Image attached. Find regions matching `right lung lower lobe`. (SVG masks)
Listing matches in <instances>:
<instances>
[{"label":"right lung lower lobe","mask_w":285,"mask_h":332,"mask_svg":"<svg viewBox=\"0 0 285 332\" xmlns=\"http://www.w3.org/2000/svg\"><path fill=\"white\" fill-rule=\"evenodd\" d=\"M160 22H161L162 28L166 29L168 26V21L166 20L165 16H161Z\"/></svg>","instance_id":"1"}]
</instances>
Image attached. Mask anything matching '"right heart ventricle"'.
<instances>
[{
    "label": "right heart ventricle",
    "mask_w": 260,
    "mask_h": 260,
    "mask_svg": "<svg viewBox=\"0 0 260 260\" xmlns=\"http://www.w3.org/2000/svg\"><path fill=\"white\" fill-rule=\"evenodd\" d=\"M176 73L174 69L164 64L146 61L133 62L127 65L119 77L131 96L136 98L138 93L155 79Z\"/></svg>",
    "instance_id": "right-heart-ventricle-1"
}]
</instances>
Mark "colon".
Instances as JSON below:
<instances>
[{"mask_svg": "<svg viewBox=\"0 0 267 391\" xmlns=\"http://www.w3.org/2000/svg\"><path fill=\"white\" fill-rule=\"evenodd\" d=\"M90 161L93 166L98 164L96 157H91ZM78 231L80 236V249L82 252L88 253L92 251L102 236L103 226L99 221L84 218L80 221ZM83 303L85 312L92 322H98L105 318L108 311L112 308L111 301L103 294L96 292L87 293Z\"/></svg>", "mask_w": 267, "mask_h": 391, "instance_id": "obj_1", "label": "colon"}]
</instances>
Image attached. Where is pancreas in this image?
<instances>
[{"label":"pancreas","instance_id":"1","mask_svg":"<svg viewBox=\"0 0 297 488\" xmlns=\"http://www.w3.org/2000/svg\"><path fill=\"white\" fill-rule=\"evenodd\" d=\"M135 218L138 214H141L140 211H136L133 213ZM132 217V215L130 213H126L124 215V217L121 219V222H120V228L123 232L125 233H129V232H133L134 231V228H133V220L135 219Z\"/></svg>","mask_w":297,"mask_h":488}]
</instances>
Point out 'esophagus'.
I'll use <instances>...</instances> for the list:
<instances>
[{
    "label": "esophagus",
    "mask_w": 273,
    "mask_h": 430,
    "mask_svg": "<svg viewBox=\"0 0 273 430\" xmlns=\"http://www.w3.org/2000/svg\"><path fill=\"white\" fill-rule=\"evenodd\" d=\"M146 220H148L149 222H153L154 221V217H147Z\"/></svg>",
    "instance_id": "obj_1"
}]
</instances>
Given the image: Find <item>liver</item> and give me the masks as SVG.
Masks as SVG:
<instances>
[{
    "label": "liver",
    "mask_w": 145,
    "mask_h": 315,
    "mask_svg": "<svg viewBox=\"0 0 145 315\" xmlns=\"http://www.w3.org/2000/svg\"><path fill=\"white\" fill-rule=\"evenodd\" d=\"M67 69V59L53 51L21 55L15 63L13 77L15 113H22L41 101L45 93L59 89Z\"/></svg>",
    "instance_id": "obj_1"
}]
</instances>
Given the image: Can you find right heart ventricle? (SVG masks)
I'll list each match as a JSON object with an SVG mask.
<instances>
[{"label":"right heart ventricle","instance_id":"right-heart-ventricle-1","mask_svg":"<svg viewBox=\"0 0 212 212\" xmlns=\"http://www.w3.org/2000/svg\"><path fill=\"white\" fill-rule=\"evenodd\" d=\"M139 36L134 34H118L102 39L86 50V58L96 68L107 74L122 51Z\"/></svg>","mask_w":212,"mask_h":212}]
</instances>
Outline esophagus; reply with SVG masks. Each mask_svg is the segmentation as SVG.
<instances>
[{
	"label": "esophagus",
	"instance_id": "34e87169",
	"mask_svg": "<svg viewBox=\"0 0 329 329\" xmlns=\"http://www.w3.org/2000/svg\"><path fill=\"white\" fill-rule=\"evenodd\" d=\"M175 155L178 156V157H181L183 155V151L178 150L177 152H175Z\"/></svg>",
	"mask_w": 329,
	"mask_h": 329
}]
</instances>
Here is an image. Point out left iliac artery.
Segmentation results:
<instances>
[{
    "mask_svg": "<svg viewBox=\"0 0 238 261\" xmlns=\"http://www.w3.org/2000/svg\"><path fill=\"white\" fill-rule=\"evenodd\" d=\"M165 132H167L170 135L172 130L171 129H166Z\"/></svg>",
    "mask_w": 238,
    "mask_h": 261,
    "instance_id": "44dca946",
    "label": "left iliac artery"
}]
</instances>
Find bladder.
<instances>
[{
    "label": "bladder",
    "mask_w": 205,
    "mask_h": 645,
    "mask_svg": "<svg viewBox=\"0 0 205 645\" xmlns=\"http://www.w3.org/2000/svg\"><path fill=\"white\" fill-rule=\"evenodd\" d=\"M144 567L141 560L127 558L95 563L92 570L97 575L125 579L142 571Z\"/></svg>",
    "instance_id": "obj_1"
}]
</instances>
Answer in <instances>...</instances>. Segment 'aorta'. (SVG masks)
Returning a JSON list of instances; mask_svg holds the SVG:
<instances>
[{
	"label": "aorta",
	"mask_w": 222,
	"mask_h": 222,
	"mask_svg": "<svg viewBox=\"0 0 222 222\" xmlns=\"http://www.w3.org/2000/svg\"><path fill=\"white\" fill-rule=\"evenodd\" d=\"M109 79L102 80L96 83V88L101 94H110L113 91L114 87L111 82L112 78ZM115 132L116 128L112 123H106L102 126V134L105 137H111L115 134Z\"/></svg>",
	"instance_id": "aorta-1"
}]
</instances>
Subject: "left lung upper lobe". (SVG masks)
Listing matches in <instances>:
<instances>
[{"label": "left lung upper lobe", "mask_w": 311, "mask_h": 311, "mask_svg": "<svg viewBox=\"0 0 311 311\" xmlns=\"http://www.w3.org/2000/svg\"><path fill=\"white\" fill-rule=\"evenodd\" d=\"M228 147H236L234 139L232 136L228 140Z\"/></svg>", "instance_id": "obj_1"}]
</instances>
◇ ◇ ◇ ◇ ◇
**About this task**
Transcribe the full set of records precisely.

**Final answer**
Image attached. Find regions matching `right lung lower lobe`. (SVG masks)
Listing matches in <instances>:
<instances>
[{"label":"right lung lower lobe","mask_w":285,"mask_h":332,"mask_svg":"<svg viewBox=\"0 0 285 332\" xmlns=\"http://www.w3.org/2000/svg\"><path fill=\"white\" fill-rule=\"evenodd\" d=\"M160 22H161L162 28L166 29L168 26V21L166 20L165 16H161Z\"/></svg>","instance_id":"1"}]
</instances>
Image attached. Mask anything matching '"right heart ventricle"'.
<instances>
[{
    "label": "right heart ventricle",
    "mask_w": 260,
    "mask_h": 260,
    "mask_svg": "<svg viewBox=\"0 0 260 260\" xmlns=\"http://www.w3.org/2000/svg\"><path fill=\"white\" fill-rule=\"evenodd\" d=\"M176 73L174 69L164 64L146 61L133 62L127 65L119 77L131 96L136 98L138 93L155 79Z\"/></svg>",
    "instance_id": "right-heart-ventricle-1"
}]
</instances>
Mark "colon".
Instances as JSON below:
<instances>
[{"mask_svg": "<svg viewBox=\"0 0 267 391\" xmlns=\"http://www.w3.org/2000/svg\"><path fill=\"white\" fill-rule=\"evenodd\" d=\"M90 161L93 166L98 164L96 157H91ZM78 231L80 236V249L82 252L88 253L92 251L102 236L103 226L99 221L84 218L80 221ZM83 303L85 312L92 322H98L105 318L108 311L112 308L111 301L103 294L96 292L87 293Z\"/></svg>", "mask_w": 267, "mask_h": 391, "instance_id": "obj_1", "label": "colon"}]
</instances>
Image attached. Where is pancreas in this image?
<instances>
[{"label":"pancreas","instance_id":"1","mask_svg":"<svg viewBox=\"0 0 297 488\" xmlns=\"http://www.w3.org/2000/svg\"><path fill=\"white\" fill-rule=\"evenodd\" d=\"M135 218L138 214H141L140 211H136L133 213ZM132 217V215L130 213H126L124 215V217L121 219V222H120V228L123 232L125 233H129V232H133L134 231V228H133V220L135 219Z\"/></svg>","mask_w":297,"mask_h":488}]
</instances>
Point out 'esophagus'.
I'll use <instances>...</instances> for the list:
<instances>
[{
    "label": "esophagus",
    "mask_w": 273,
    "mask_h": 430,
    "mask_svg": "<svg viewBox=\"0 0 273 430\" xmlns=\"http://www.w3.org/2000/svg\"><path fill=\"white\" fill-rule=\"evenodd\" d=\"M146 220H148L149 222H153L154 221V217H147Z\"/></svg>",
    "instance_id": "obj_1"
}]
</instances>
Given the image: Find <item>liver</item> and give me the masks as SVG.
Masks as SVG:
<instances>
[{
    "label": "liver",
    "mask_w": 145,
    "mask_h": 315,
    "mask_svg": "<svg viewBox=\"0 0 145 315\" xmlns=\"http://www.w3.org/2000/svg\"><path fill=\"white\" fill-rule=\"evenodd\" d=\"M67 69V59L53 51L21 55L15 63L13 77L15 113H22L41 101L45 93L59 89Z\"/></svg>",
    "instance_id": "obj_1"
}]
</instances>
Given the image: Can you find right heart ventricle? (SVG masks)
I'll list each match as a JSON object with an SVG mask.
<instances>
[{"label":"right heart ventricle","instance_id":"right-heart-ventricle-1","mask_svg":"<svg viewBox=\"0 0 212 212\" xmlns=\"http://www.w3.org/2000/svg\"><path fill=\"white\" fill-rule=\"evenodd\" d=\"M139 36L134 34H118L102 39L86 50V58L96 68L107 74L122 51Z\"/></svg>","mask_w":212,"mask_h":212}]
</instances>
Outline esophagus; reply with SVG masks. Each mask_svg is the segmentation as SVG.
<instances>
[{
	"label": "esophagus",
	"instance_id": "34e87169",
	"mask_svg": "<svg viewBox=\"0 0 329 329\" xmlns=\"http://www.w3.org/2000/svg\"><path fill=\"white\" fill-rule=\"evenodd\" d=\"M175 155L178 156V157H181L183 155V151L178 150L177 152H175Z\"/></svg>",
	"mask_w": 329,
	"mask_h": 329
}]
</instances>
Here is an image. Point out left iliac artery.
Segmentation results:
<instances>
[{
    "mask_svg": "<svg viewBox=\"0 0 238 261\" xmlns=\"http://www.w3.org/2000/svg\"><path fill=\"white\" fill-rule=\"evenodd\" d=\"M165 132H167L170 135L172 130L171 129H166Z\"/></svg>",
    "mask_w": 238,
    "mask_h": 261,
    "instance_id": "44dca946",
    "label": "left iliac artery"
}]
</instances>
Find bladder.
<instances>
[{
    "label": "bladder",
    "mask_w": 205,
    "mask_h": 645,
    "mask_svg": "<svg viewBox=\"0 0 205 645\" xmlns=\"http://www.w3.org/2000/svg\"><path fill=\"white\" fill-rule=\"evenodd\" d=\"M144 567L141 560L127 558L95 563L92 570L97 575L125 579L142 571Z\"/></svg>",
    "instance_id": "obj_1"
}]
</instances>
Answer in <instances>...</instances>. Segment 'aorta'. (SVG masks)
Returning a JSON list of instances; mask_svg holds the SVG:
<instances>
[{
	"label": "aorta",
	"mask_w": 222,
	"mask_h": 222,
	"mask_svg": "<svg viewBox=\"0 0 222 222\" xmlns=\"http://www.w3.org/2000/svg\"><path fill=\"white\" fill-rule=\"evenodd\" d=\"M109 79L102 80L96 83V88L101 94H110L113 91L114 87L111 82L112 78ZM115 132L116 128L112 123H106L102 126V134L105 137H111L115 134Z\"/></svg>",
	"instance_id": "aorta-1"
}]
</instances>
Subject: "left lung upper lobe". (SVG masks)
Listing matches in <instances>:
<instances>
[{"label": "left lung upper lobe", "mask_w": 311, "mask_h": 311, "mask_svg": "<svg viewBox=\"0 0 311 311\" xmlns=\"http://www.w3.org/2000/svg\"><path fill=\"white\" fill-rule=\"evenodd\" d=\"M228 147H236L234 139L232 136L228 140Z\"/></svg>", "instance_id": "obj_1"}]
</instances>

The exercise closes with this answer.